Self-injury is sometimes called “deliberate self-harm," “cutting," or “non-suicidal self-injury." Self-injury typically refers to a variety of behaviours in which an individual intentionally inflicts harm to her/his body without suicidal intent. The goal of the behaviour is to express and obtain relief from deep distress and emotional pain that often stems from childhood trauma. Self-injury can include a variety of behaviours; it is most commonly associated with intentional carving or cutting of the skin; subdermal tissue scratching; burning, ripping, or pulling skin or hair; swallowing toxic substances; self-bruising; and breaking bones.

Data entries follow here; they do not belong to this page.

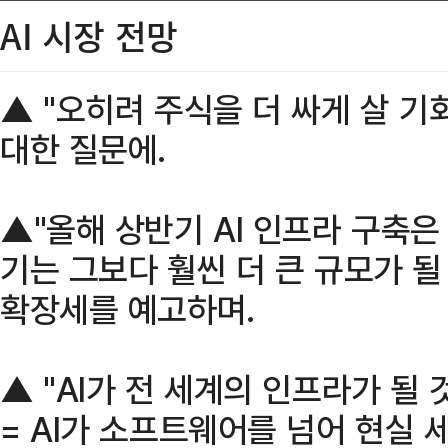
AI 시장 전망
▲ "오히려 주식을 더 싸게 살 기회
대한 질문에.
▲"올해 상반기 AI 인프라 구축
기는 그보다 훨씬 더 큰 규모가 될 
확장세를 예고하며.
▲ "AI가 전 세계의 인프라가 될
= AI가 소프트웨어를 넘어 현실 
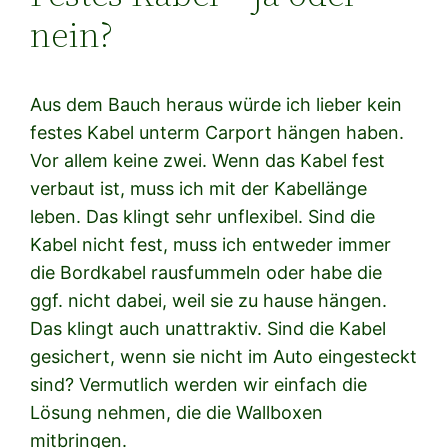
nein?
Aus dem Bauch heraus würde ich lieber kein
festes Kabel unterm Carport hängen haben.
Vor allem keine zwei. Wenn das Kabel fest
verbaut ist, muss ich mit der Kabellänge
leben. Das klingt sehr unflexibel. Sind die
Kabel nicht fest, muss ich entweder immer
die Bordkabel rausfummeln oder habe die
ggf. nicht dabei, weil sie zu hause hängen.
Das klingt auch unattraktiv. Sind die Kabel
gesichert, wenn sie nicht im Auto eingesteckt
sind? Vermutlich werden wir einfach die
Lösung nehmen, die die Wallboxen
mitbringen.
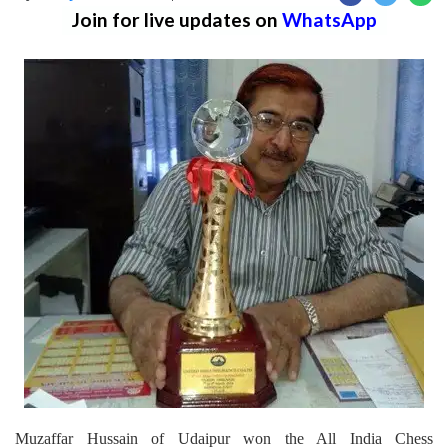
Join for live updates on
WhatsApp
Muzaffar Hussain of Udaipur won the All India Chess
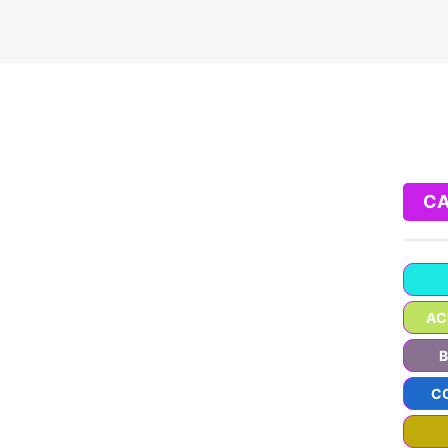
CA
AC
C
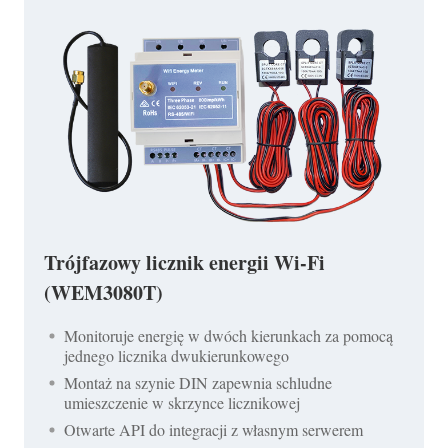
Trójfazowy licznik energii Wi-Fi
(WEM3080T)
Monitoruje energię w dwóch kierunkach za pomocą
jednego licznika dwukierunkowego
Montaż na szynie DIN zapewnia schludne
umieszczenie w skrzynce licznikowej
Otwarte API do integracji z własnym serwerem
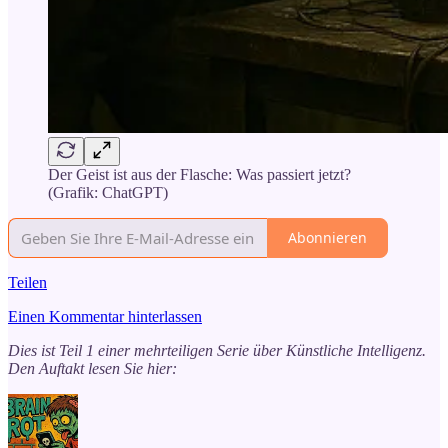
Der Geist ist aus der Flasche: Was passiert jetzt?
(Grafik: ChatGPT)
Abonnieren
Teilen
Einen Kommentar hinterlassen
Dies ist Teil 1 einer mehrteiligen Serie über Künstliche Intelligenz.
Den Auftakt lesen Sie hier:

Detecting and intervening in cases of self-injurious behaviour can be difficult because the practice is often secretive and involves body parts that are relatively easy to hide. Unexplained burns, cuts, scars, or other clusters of similar markings on the skin can be signs of self-injurious behaviour. Other signs include inappropriate dress for the season (consistently wearing long sleeves or pants in summer), constant use of wrist bands/coverings, unwillingness to participate in activities (such as swimming or gym classes) that require less body coverage, odd or unexplainable paraphernalia (e.g., razor blades or other implements that could be used to injure oneself), and heightened signs of depression or anxiety.
Creating a safe environment is critical for youth exhibiting self-injurious behaviour. Avoid displaying shock or showing great pity. It is important that questions about the marks be non-threatening and emotionally neutral. Evasive responses from those engaging in self-injury are common. An expression of your concern for her/his well-being may be what the student most needs, though.